I am tremendously productive sitting in front of a REPL with access to data.
Even with my Ruby hacking, I tend to be playing with 1 to 4 lines of code in
irb while building my scripts and tools.

I have not had the opportunity to build a big production system with any of
these languages though. I wonder if some of the reason the OO enterprise
languages work and hang on is that they facilitate understanding and
communication between developers.

I hate the amount of boilerplate code that seems to wrap around code examples
I see in Java and C# sometimes. I was looking at a tutorial just yesterday
that boiled down to declare an array of values, use a matrix of these other
values, and apply these functions to the matrix until convergence occurs.

The amount of jumping I was doing between different Java class files and
static functions was completely an impediment to the point of the tutorial,
which was to demonstrate the logic of the process. OTOH, I was able to jump
around and follow the points. But I really think it could have been more aptly
demonstrated in a few lines of code in another language.

Thinking of this interview with Arthur Whitney and this topic:

"BC To ask a slightly broader question, what is the con- nection between
computer language and thought? To what degree does our choice of how we
express software change the way we think about the problem?

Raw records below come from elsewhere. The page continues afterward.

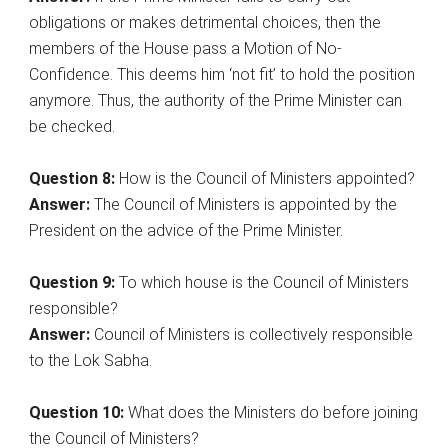
obligations or makes detrimental choices, then the
members of the House pass a Motion of No-
Confidence. This deems him ‘not fit’ to hold the position
anymore. Thus, the authority of the Prime Minister can
be checked.
Question 8:
How is the Council of Ministers appointed?
Answer:
The Council of Ministers is appointed by the
President on the advice of the Prime Minister.
Question 9:
To which house is the Council of Ministers
responsible?
Answer:
Council of Ministers is collectively responsible
to the Lok Sabha.
Question 10:
What does the Ministers do before joining
the Council of Ministers?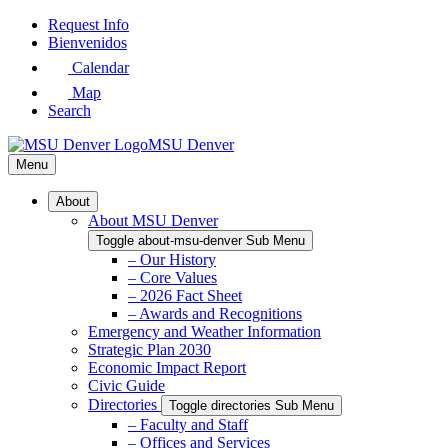
Skip
Request Info
to
Bienvenidos
Main
Calendar
Content
Map
Search
MSU Denver
Menu
About
About MSU Denver
Toggle about-msu-denver Sub Menu
– Our History
– Core Values
– 2026 Fact Sheet
– Awards and Recognitions
Emergency and Weather Information
Strategic Plan 2030
Economic Impact Report
Civic Guide
Directories
Toggle directories Sub Menu
– Faculty and Staff
– Offices and Services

AW I think it does a lot. That was the point of Ken Iverson’s Turing Award
paper, “Notation as a Tool of Thought.” I did pure mathematics in school, but
later I was a teaching assistant for a graduate course in computer algorithms.
I could see that the professor was getting killed by the notation. He was
trying to express the idea of different kinds of matrix inner products, saying
if you have a directed graph and you’re looking at connections, then you write
this triple nested loop in Fortran or Algol. It took him an hour to express
it. What he really wanted to show was that for a connected graph it was an or-
dot- and. If it’s a graph of pipe capacities, then maybe it’s a plus-dot-min.
If he’d had APL or K as a notation, he could have covered that in a few
seconds or maybe a minute, but because of the notation he couldn’t do it."

<http://mags.acm.org/queue/20090203?pg=12#pg16>

------
gatlin
I can't fathom how a networking stack or GUI framework would be written _in_
Prolog itself (assuming some basic primitive access to the machine were
available to the interpreter). Everything besides logical inference and
deduction would have to be written as foreign bindings. Whichever
implementation of Prolog I've used had basic arithmetic in it.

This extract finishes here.